Current Office policy requires examination of all species of a claim that recites a Markush group when the alternatives are sufficiently few in number or so closely related that search and examination can be made without serious burden. Even where the search and examination of a claim that has "unity of invention" would require serious burden, the examiner must determine the patentability of the claim. In such case, however, the examiner may require applicant to elect a single species under 37 CFR 1.146 for initial search and examination to facilitate examination on the merits. If the elected species is not allowable, examination of the Markush claim will be limited to the elected species and any species not patentably distinct therefrom, and any separate claims to the elected species and any species not patentably distinct therefrom. Claims that drawn to species patentably distinct from the elected species are held withdrawn from further consideration. If the elected species is allowable, then the search and examination of the Markush claim will be extended to non-elected species to the extent necessary to determine patentability of the claim. See MPEP 803.02.
According to the Notice, Markush and other alternative formats are being used to claim multiple inventions and/or to recite hundreds, if not thousands, of alternative embodiments of a single invention in one claim. Proper search of such complex claims often consume a disproportionate amount of Office resources as compared to other types of claims. The prosecution of these complex claims likewise requires separate examination and patentability determinations for each of the alternatives within the claim, e.g., if the alternatives raise separate prior art, enablement, or utility issues. Furthermore, the variety and frequency of alternatives recited in claims filed in applications pending before the Office, driven in part by trends in emerging technologies, have exacerbated problems with pendency.
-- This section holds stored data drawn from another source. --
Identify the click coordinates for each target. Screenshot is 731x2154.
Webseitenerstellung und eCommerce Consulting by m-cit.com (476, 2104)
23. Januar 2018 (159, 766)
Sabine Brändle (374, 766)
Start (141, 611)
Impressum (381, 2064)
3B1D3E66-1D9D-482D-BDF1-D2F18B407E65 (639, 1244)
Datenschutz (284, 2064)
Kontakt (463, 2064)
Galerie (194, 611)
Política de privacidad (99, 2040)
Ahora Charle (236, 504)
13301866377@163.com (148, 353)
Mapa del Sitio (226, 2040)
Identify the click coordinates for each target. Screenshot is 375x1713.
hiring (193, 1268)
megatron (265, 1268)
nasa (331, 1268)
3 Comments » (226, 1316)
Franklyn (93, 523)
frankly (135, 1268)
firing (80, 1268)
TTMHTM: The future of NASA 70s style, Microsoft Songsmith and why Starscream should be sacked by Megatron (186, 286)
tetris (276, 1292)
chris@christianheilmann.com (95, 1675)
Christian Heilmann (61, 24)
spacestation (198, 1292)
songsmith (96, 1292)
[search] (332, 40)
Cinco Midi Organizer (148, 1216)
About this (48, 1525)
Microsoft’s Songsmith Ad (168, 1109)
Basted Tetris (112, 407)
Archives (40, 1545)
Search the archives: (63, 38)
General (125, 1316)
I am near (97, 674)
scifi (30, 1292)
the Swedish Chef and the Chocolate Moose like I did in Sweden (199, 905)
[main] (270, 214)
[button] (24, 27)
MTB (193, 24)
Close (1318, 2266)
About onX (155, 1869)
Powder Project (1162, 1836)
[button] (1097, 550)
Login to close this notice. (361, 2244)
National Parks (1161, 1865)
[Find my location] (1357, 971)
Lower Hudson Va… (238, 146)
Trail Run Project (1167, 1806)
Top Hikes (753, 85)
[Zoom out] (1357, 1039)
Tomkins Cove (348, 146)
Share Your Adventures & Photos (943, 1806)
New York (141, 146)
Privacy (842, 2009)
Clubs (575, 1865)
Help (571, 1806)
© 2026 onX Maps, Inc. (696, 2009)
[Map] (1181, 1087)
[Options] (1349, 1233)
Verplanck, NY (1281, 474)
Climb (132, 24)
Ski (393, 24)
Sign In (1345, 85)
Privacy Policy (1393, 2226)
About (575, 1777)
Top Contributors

Under the proposed rules, claims that recite alternatives will have to meet two new requirements:
1. Each Claim Must Be Limited to a Single Invention
In addition to proposing a requirement limiting a claim to a single invention, the Office is proposing to specify that when subject matter that reads on multiple species is defined in a single claim using alternative language, the claim is limited to a single invention when at least one of the following two conditions is met: (1) All of the species encompassed by the claim share a substantial feature essential for a common utility, or (2) all of the species are prima facie obvious over each other. The Office proposes to encourage applicants, when filing a claim that employs alternative language, to provide an explanation as to why the claim is directed to a single invention.
The Office also proposes that applicants using alternative formats in continuation-in-part applications must identify which claim or claims in the application are disclosed in the manner provided by the first paragraph of 35 U.S.C. 112 in the prior-filed application. This proposal would reduce examination complexities and identify situations wherein a prior art reference that anticipates or renders prima facie obvious at least one species within the scope of a claim would not be available as prior art against another species if that species was set forth in a separate claim.
2. New Format Requirements for a Claim With Species Presented as a Set of Alternatives
A simplified format for the presentation of such claims must be met by any claim that uses alternative language. The Office proposes to adopt language similar to that in the PCT Guidelines, specifically requiring that the number and presentation of alternatives in the claim not make the claim difficult to construe, and requiring that each alternative within a list of alternatives must be substitutable one for another. (PCT Guidelines (paragraph 5.18) specifies that a claim can contain alternatives ‘‘provided those alternatives are of a similar nature and can fairly be substituted one for another, and provided also that the number and presentation of alternatives is a single claim does not make the claim obscure or difficult to construe.’’)
In addition, to reduce the complexity of determining whether a claim is directed to a single invention, the Office proposes to specify that no alternative may itself be defined as a set of further alternatives. Finally, the Office proposes to specify that no alternative may be encompassed by any other alternative within a list of alternatives, unless there is no other practical way to define the invention. In other words, applicants should file a series of individual claims from the broadest scope that they feel they are entitled to the narrowest scope they are willing to accept. Put differently, applicant should narrow the scope of protection sought via separate claims, and not via nested sets of overlapping alternatives.